The agreement includes cooperation in regular Computer Emergency Readiness/Response Team (CERT) information exchanges and sharing of best practices, coordination in cyber incident response and sharing of best practices on critical information infrastructure protection, and cybersecurity trends and practices. The U.S. and Singapore also committed in the MoU to conduct joint cybersecurity exercises and collaborate on regional cyber capacity building and cybersecurity awareness-building activities.
The MoU was signed by Suzanne Spaulding, Under Secretary for the National Protection and Programs Directorate (NPPD) at the Department of Homeland Security (DHS) and David Koh, Chief Executive of the Cyber Security Agency of Singapore (CSA) at a ceremony at Blair House in Washington, D.C. The U.S. and Singaporean ambassadors to each others’ countries also witnessed the signing, Kirk Wager and Ashok Kumar Mirpuri, respectively.
This MoU is set to last for an initial period of five years.
A joint statement by both countries elaborated on the content of the MoU and joint cyber policy agreements.
The U.S. and Singapore “affirmed their support for the multi-stakeholder approach to Internet governance. We reaffirm, moreover, that the same rights that people have offline must also be protected online. Both sides pledged to deepen their information exchange and sharing, to conduct new bilateral initiatives on critical infrastructure cybersecurity, and to continue to cooperate on cybercrime, cyber defense, and on regional capacity building activities, including through joint exercises, regular exchanges and visits, joint R&D and capability development, regional cyber capacity building programs or initiatives.”
President Obama and Prime Minster Lee also endorsed a common approach to international cyber policy by affirming international law applies to state conduct in cyberspace and committing to promoting voluntary norms of state behavior in cyberspace. They furthermore affirmed countries should not conduct or support online activity that intentionally damages or impairs the use of critical infrastructure to provide public services and no country should support activity intended to prevent national computer security incident response teams (CSIRTS) from responding to cyber incidents or use such teams to enable activity intended to do harm.

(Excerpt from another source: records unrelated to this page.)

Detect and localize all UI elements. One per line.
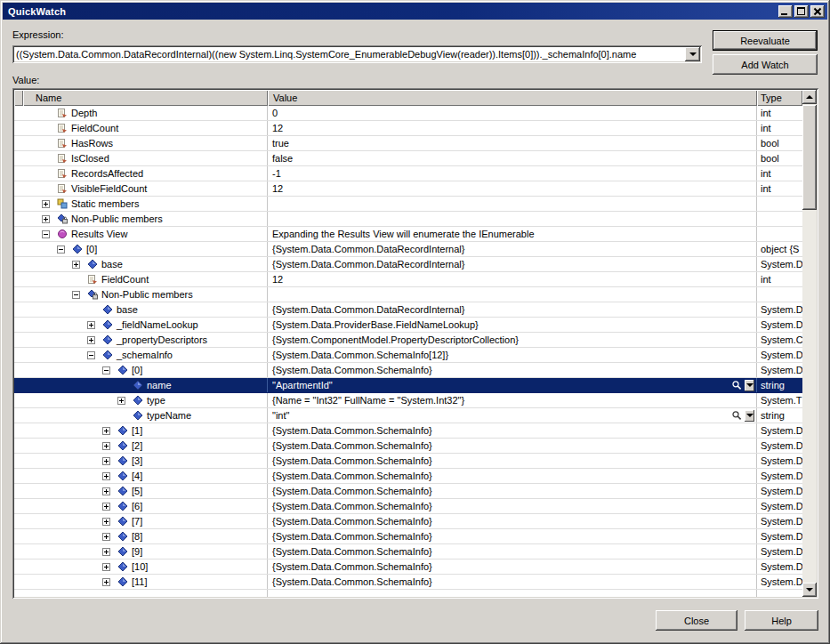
value-cell[interactable]: -1 bbox=[268, 166, 757, 181]
collapse-toggle[interactable] bbox=[102, 366, 110, 374]
tree-row[interactable]: FieldCount12int bbox=[14, 272, 802, 287]
tree-row[interactable]: IsClosedfalsebool bbox=[14, 151, 802, 166]
value-cell[interactable]: {System.Data.Common.SchemaInfo} bbox=[268, 423, 757, 438]
expand-toggle[interactable] bbox=[102, 503, 110, 511]
expand-toggle[interactable] bbox=[102, 427, 110, 435]
value-cell[interactable]: {System.Data.Common.SchemaInfo} bbox=[268, 469, 757, 483]
expand-toggle[interactable] bbox=[102, 563, 110, 571]
value-cell[interactable]: {System.Data.ProviderBase.FieldNameLooku… bbox=[268, 318, 757, 332]
tree-row[interactable]: [10]{System.Data.Common.SchemaInfo}Syste… bbox=[14, 559, 802, 575]
value-cell[interactable]: {System.Data.Common.DataRecordInternal} bbox=[268, 242, 757, 256]
scroll-up-button[interactable] bbox=[802, 90, 817, 104]
expand-toggle[interactable] bbox=[72, 261, 80, 269]
maximize-button[interactable] bbox=[794, 5, 809, 18]
tree-row[interactable]: _schemaInfo{System.Data.Common.SchemaInf… bbox=[14, 348, 802, 363]
tree-row[interactable]: Results ViewExpanding the Results View w… bbox=[14, 227, 802, 242]
value-cell[interactable]: 12 bbox=[268, 181, 757, 196]
magnifier-dropdown-button[interactable] bbox=[745, 410, 754, 422]
value-cell[interactable]: 0 bbox=[268, 106, 757, 120]
header-gutter[interactable] bbox=[14, 90, 23, 106]
scrollbar-thumb[interactable] bbox=[802, 105, 817, 210]
magnifier-dropdown-button[interactable] bbox=[745, 380, 754, 391]
tree-row[interactable]: base{System.Data.Common.DataRecordIntern… bbox=[14, 302, 802, 318]
tree-row[interactable]: Non-Public members bbox=[14, 287, 802, 302]
expand-toggle[interactable] bbox=[42, 200, 50, 208]
tree-row[interactable]: [5]{System.Data.Common.SchemaInfo}System… bbox=[14, 484, 802, 499]
value-cell[interactable] bbox=[268, 197, 757, 211]
tree-row[interactable]: Static members bbox=[14, 197, 802, 212]
tree-row[interactable]: [9]{System.Data.Common.SchemaInfo}System… bbox=[14, 544, 802, 559]
collapse-toggle[interactable] bbox=[57, 246, 65, 254]
close-dialog-button[interactable]: Close bbox=[656, 610, 737, 631]
value-cell[interactable]: Expanding the Results View will enumerat… bbox=[268, 227, 757, 241]
add-watch-button[interactable]: Add Watch bbox=[713, 54, 818, 75]
expand-toggle[interactable] bbox=[102, 533, 110, 541]
value-cell[interactable]: {System.Data.Common.SchemaInfo} bbox=[268, 559, 757, 574]
value-cell[interactable]: {System.Data.Common.SchemaInfo} bbox=[268, 529, 757, 543]
column-header-type[interactable]: Type bbox=[757, 90, 802, 106]
expand-toggle[interactable] bbox=[102, 487, 110, 495]
tree-row[interactable]: FieldCount12int bbox=[14, 121, 802, 136]
value-cell[interactable]: {System.Data.Common.SchemaInfo[12]} bbox=[268, 348, 757, 362]
collapse-toggle[interactable] bbox=[42, 230, 50, 238]
tree-row[interactable]: _fieldNameLookup{System.Data.ProviderBas… bbox=[14, 318, 802, 333]
expand-toggle[interactable] bbox=[102, 578, 110, 586]
value-cell[interactable]: {System.Data.Common.DataRecordInternal} bbox=[268, 257, 757, 271]
value-cell[interactable]: {System.Data.Common.SchemaInfo} bbox=[268, 575, 757, 589]
collapse-toggle[interactable] bbox=[72, 291, 80, 299]
value-cell[interactable]: "ApartmentId" bbox=[268, 378, 757, 392]
value-cell[interactable]: 12 bbox=[268, 272, 757, 286]
value-cell[interactable]: {System.Data.Common.SchemaInfo} bbox=[268, 454, 757, 468]
value-cell[interactable]: false bbox=[268, 151, 757, 165]
close-button[interactable] bbox=[810, 5, 825, 18]
tree-row[interactable]: RecordsAffected-1int bbox=[14, 166, 802, 181]
minimize-button[interactable] bbox=[778, 5, 793, 18]
expand-toggle[interactable] bbox=[102, 442, 110, 450]
tree-row[interactable]: type{Name = "Int32" FullName = "System.I… bbox=[14, 393, 802, 408]
tree-row[interactable]: [7]{System.Data.Common.SchemaInfo}System… bbox=[14, 514, 802, 529]
value-cell[interactable]: {System.Data.Common.SchemaInfo} bbox=[268, 514, 757, 528]
value-cell[interactable]: true bbox=[268, 136, 757, 150]
value-cell[interactable] bbox=[268, 287, 757, 302]
reevaluate-button[interactable]: Reevaluate bbox=[713, 30, 818, 51]
value-cell[interactable]: {System.Data.Common.SchemaInfo} bbox=[268, 499, 757, 513]
tree-row[interactable]: [11]{System.Data.Common.SchemaInfo}Syste… bbox=[14, 575, 802, 590]
scroll-down-button[interactable] bbox=[802, 583, 817, 597]
expand-toggle[interactable] bbox=[87, 336, 95, 344]
vertical-scrollbar[interactable] bbox=[802, 90, 817, 597]
expand-toggle[interactable] bbox=[102, 548, 110, 556]
collapse-toggle[interactable] bbox=[87, 351, 95, 359]
magnifier-icon[interactable] bbox=[731, 408, 754, 423]
tree-row[interactable]: [8]{System.Data.Common.SchemaInfo}System… bbox=[14, 529, 802, 544]
tree-row[interactable]: base{System.Data.Common.DataRecordIntern… bbox=[14, 257, 802, 272]
tree-row[interactable]: HasRowstruebool bbox=[14, 136, 802, 151]
tree-row[interactable]: [2]{System.Data.Common.SchemaInfo}System… bbox=[14, 439, 802, 454]
value-cell[interactable]: {System.Data.Common.SchemaInfo} bbox=[268, 544, 757, 559]
value-cell[interactable]: {System.ComponentModel.PropertyDescripto… bbox=[268, 333, 757, 347]
expand-toggle[interactable] bbox=[102, 518, 110, 526]
tree-row[interactable]: [0]{System.Data.Common.DataRecordInterna… bbox=[14, 242, 802, 257]
column-header-value[interactable]: Value bbox=[268, 90, 757, 106]
tree-row[interactable]: _propertyDescriptors{System.ComponentMod… bbox=[14, 333, 802, 348]
tree-row[interactable]: [0]{System.Data.Common.SchemaInfo}System… bbox=[14, 363, 802, 378]
tree-row[interactable]: Depth0int bbox=[14, 106, 802, 121]
expand-toggle[interactable] bbox=[42, 215, 50, 223]
tree-row[interactable]: VisibleFieldCount12int bbox=[14, 181, 802, 197]
tree-row[interactable]: [6]{System.Data.Common.SchemaInfo}System… bbox=[14, 499, 802, 514]
help-button[interactable]: Help bbox=[745, 610, 818, 631]
value-cell[interactable]: "int" bbox=[268, 408, 757, 423]
value-cell[interactable]: {System.Data.Common.SchemaInfo} bbox=[268, 439, 757, 453]
value-cell[interactable]: {System.Data.Common.SchemaInfo} bbox=[268, 363, 757, 377]
tree-row[interactable]: name"ApartmentId"string bbox=[14, 378, 802, 393]
tree-row[interactable]: [1]{System.Data.Common.SchemaInfo}System… bbox=[14, 423, 802, 439]
expression-text[interactable]: ((System.Data.Common.DataRecordInternal)… bbox=[16, 49, 682, 60]
tree-row[interactable]: [4]{System.Data.Common.SchemaInfo}System… bbox=[14, 469, 802, 484]
magnifier-icon[interactable] bbox=[731, 378, 754, 392]
column-header-name[interactable]: Name bbox=[23, 90, 268, 106]
value-cell[interactable]: 12 bbox=[268, 121, 757, 135]
tree-row[interactable]: typeName"int"string bbox=[14, 408, 802, 423]
expression-combobox[interactable]: ((System.Data.Common.DataRecordInternal)… bbox=[12, 45, 702, 63]
tree-row[interactable]: [3]{System.Data.Common.SchemaInfo}System… bbox=[14, 454, 802, 469]
expand-toggle[interactable] bbox=[87, 321, 95, 329]
expand-toggle[interactable] bbox=[117, 397, 125, 405]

The leaders also endorsed policy language the U.S. first agreed to with China last year (Defense Daily, Sept. 25, 2015) and has included in later bilateral cybersecurity agreements: “that no country should conduct or knowingly support cyber-enabled theft of intellectual property, including trade secrets or other confidential business information, with the intent of providing competitive advantages to its companies or commercial sectors.”
“Considering the interdependence in cyberspace between Singapore and the U.S., the borderless nature of transboundary cyber-attacks would have a significant impact on both countries’ critical information infrastructures. This MoU will pave the way towards a secure and resilient cyber space, and we look forward to working together with the U.S. to strengthen cyber security cooperation between our countries,” Koh said at the ceremony.
The CSA highlighted this is the fifth bilateral cybersecurity MoU Singapore has signed, following those with France, the United Kingdom, India, and the Netherlands.